Define: $f : R \rightarrow R/A$

$f(r) = r + A , \forall r \in R$

To show: f is ring homom. (and well defined) and then to show $ker(f) = A$

$f$ is well defined: $x=y$ then $x + A = y + A$, then $f(x) = f(y)$.

$f(x+y) = (x+y) + A = (x + A) + (y + A) = f(x) + f(y)$

$f(xy) = (xy) + A = (x+A)(y+A) = f(x)f(y)$

To show: $ker(f) = A$

Proof: $kerf = \{x \in R | f(x) = 0 + A\} = \{x \in R | x + A = 0 + A\} = \{x \in R | x + A = A\} = \{ x \in R | x \in A \}$. Thus, $ker(f) = A$.

My question: I'm not sure the proof is true, does $f : R \rightarrow R/A$ generalizes to 'any ring homomorphism'?
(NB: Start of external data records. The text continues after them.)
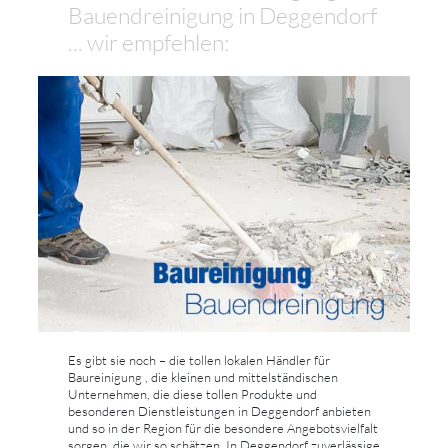
Bauendreinigung in Deggendorf
... wir empfehlen:
Es gibt sie noch – die tollen lokalen Händler für
Baureinigung , die kleinen und mittelständischen
Unternehmen, die diese tollen Produkte und
besonderen Dienstleistungen in Deggendorf anbieten
und so in der Region für die besondere Angebotsvielfalt
sorgen, die wir so schätzen. In Deggendorf zuverlässige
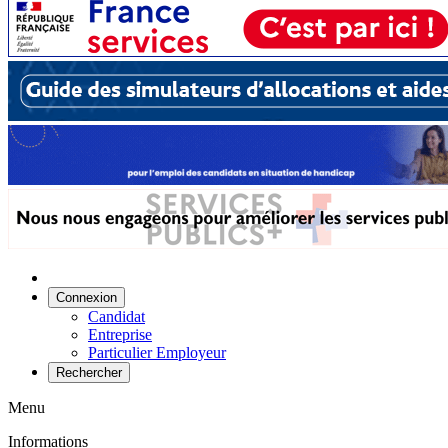
Connexion
Candidat
Entreprise
Particulier Employeur
Rechercher
Menu
Informations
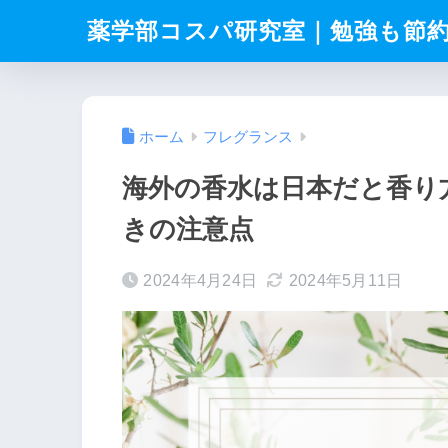
薬学部コスパ研究室｜勉強も節
ホーム
フレグランス
海外の香水は日本だと香り
きの注意点
2024年4月24日
2024年5月11日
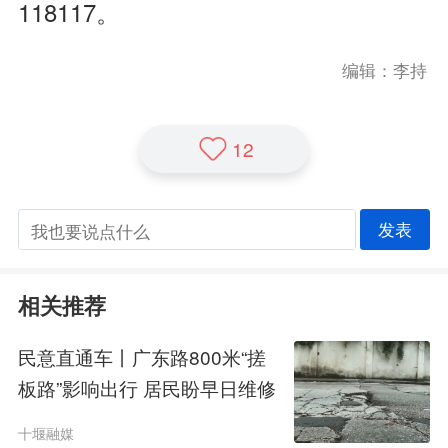
118117。
编辑：李持
12
发表
相关推荐
民意直通车丨广东路800米“搓
板路”影响出行 居民盼早日维修
十堰融媒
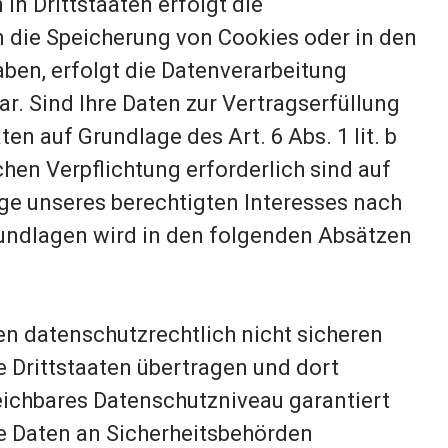
in Drittstaaten erfolgt die
n die Speicherung von Cookies oder in den
haben, erfolgt die Datenverarbeitung
ar. Sind Ihre Daten zur Vertragserfüllung
en auf Grundlage des Art. 6 Abs. 1 lit. b
chen Verpflichtung erforderlich sind auf
age unseres berechtigten Interesses nach
sgrundlagen wird in den folgenden Absätzen
n datenschutzrechtlich nicht sicheren
 Drittstaaten übertragen und dort
leichbares Datenschutzniveau garantiert
 Daten an Sicherheitsbehörden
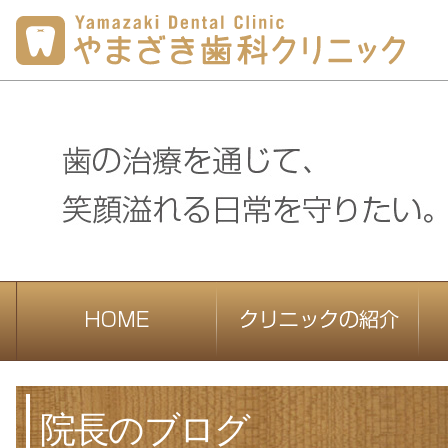
院長のブログ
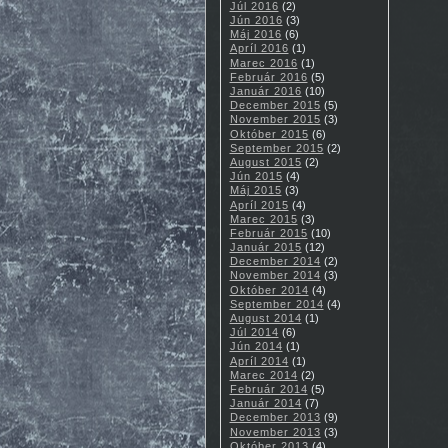
Júl 2016
(2)
Jún 2016
(3)
Máj 2016
(6)
Apríl 2016
(1)
Marec 2016
(1)
Február 2016
(5)
Január 2016
(10)
December 2015
(5)
November 2015
(3)
Október 2015
(6)
September 2015
(2)
August 2015
(2)
Jún 2015
(4)
Máj 2015
(3)
Apríl 2015
(4)
Marec 2015
(3)
Február 2015
(10)
Január 2015
(12)
December 2014
(2)
November 2014
(3)
Október 2014
(4)
September 2014
(4)
August 2014
(1)
Júl 2014
(6)
Jún 2014
(1)
Apríl 2014
(1)
Marec 2014
(2)
Február 2014
(5)
Január 2014
(7)
December 2013
(9)
November 2013
(3)
Október 2013
(4)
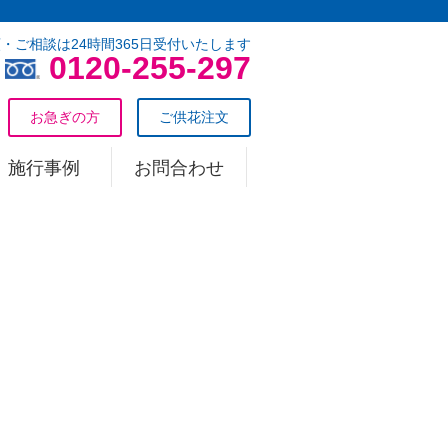
・ご相談は24時間365日受付いたします
0120-255-297
お急ぎの方
ご供花注文
施行事例
お問合わせ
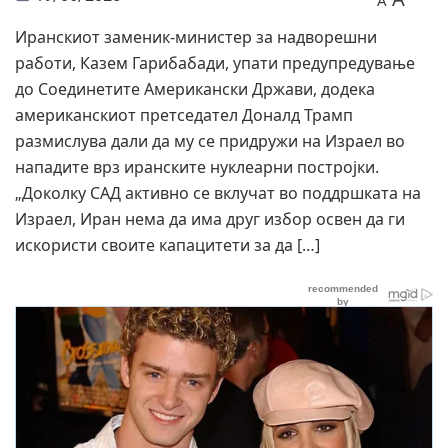
A
Иранскиот заменик-министер за надворешни
работи, Казем Гарибабади, упати предупредување
до Соединетите Американски Држави, додека
американскиот претседател Доналд Трамп
размислува дали да му се придружи на Израел во
нападите врз иранските нуклеарни постројки.
„Доколку САД активно се вклучат во поддршката на
Израел, Иран нема да има друг избор освен да ги
искористи своите капацитети за да […]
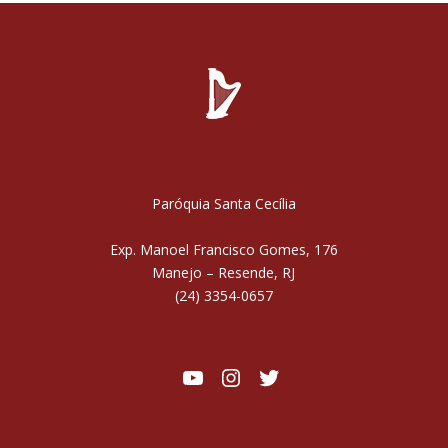
Paróquia Santa Cecília
Exp. Manoel Francisco Gomes, 176
Manejo – Resende, RJ
(24) 3354-0657
Youtube
Instagram
Twitter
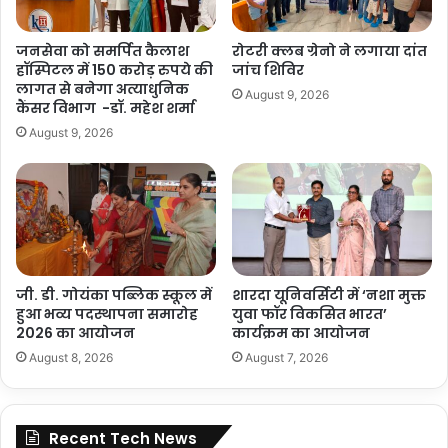
जनसेवा को समर्पित कैलाश
रोटरी क्लब ग्रेनो ने लगाया दांत
हॉस्पिटल में 150 करोड़ रुपये की
जांच शिविर
लागत से बनेगा अत्याधुनिक
August 9, 2026
कैंसर विभाग -डॉ. महेश शर्मा
August 9, 2026
जी. डी. गोयंका पब्लिक स्कूल में
शारदा यूनिवर्सिटी में ‘नशा मुक्त
हुआ भव्य पदस्थापना समारोह
युवा फॉर विकसित भारत’
2026 का आयोजन
कार्यक्रम का आयोजन
August 8, 2026
August 7, 2026
Recent Tech News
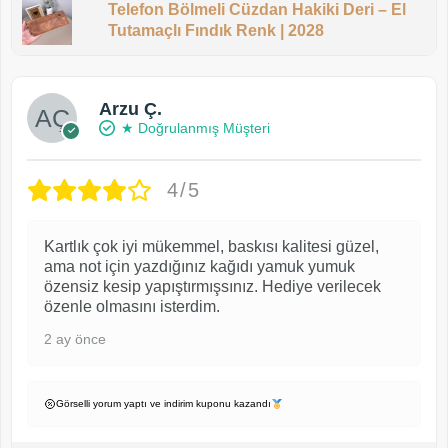
Telefon Bölmeli Cüzdan Hakiki Deri – El
Tutamaçlı Fındık Renk | 2028
Arzu Ç.
★ Doğrulanmış Müşteri
4/5
Kartlık çok iyi mükemmel, baskısı kalitesi güzel,
ama not için yazdığınız kağıdı yamuk yumuk
özensiz kesip yapıştırmışsınız. Hediye verilecek
özenle olmasını isterdim.
2 ay önce
Görselli yorum yaptı ve indirim kuponu kazandı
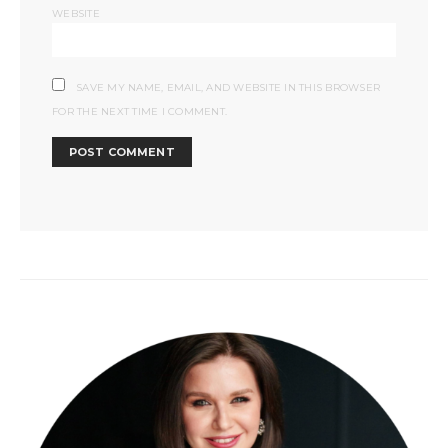
WEBSITE
SAVE MY NAME, EMAIL, AND WEBSITE IN THIS BROWSER
FOR THE NEXT TIME I COMMENT.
  • $\begingroup$ You don't need to show well-definedness, since you're not making a "choice" at any point. Your proof works, but it's not clear what your question is. You just need to find at least one homomorphism such that $A$ is its kernel. $\endgroup$ – lokodiz Apr 5 at 12:58
  • $\begingroup$ @lokodiz I'm not quite sure that I had to use the definition with the quotient ring (what I defined). Well if you agree that the proof is correct, everything is fine :) $\endgroup$ – Ilan Aizelman WS Apr 5 at 13:10

Well, if $A$ is an ideal, then it is the kernel of the morphism you gave.

On the other hand, the kernel of a ring homomorphism is an ideal.

I'm not sure the answer you expect for your question.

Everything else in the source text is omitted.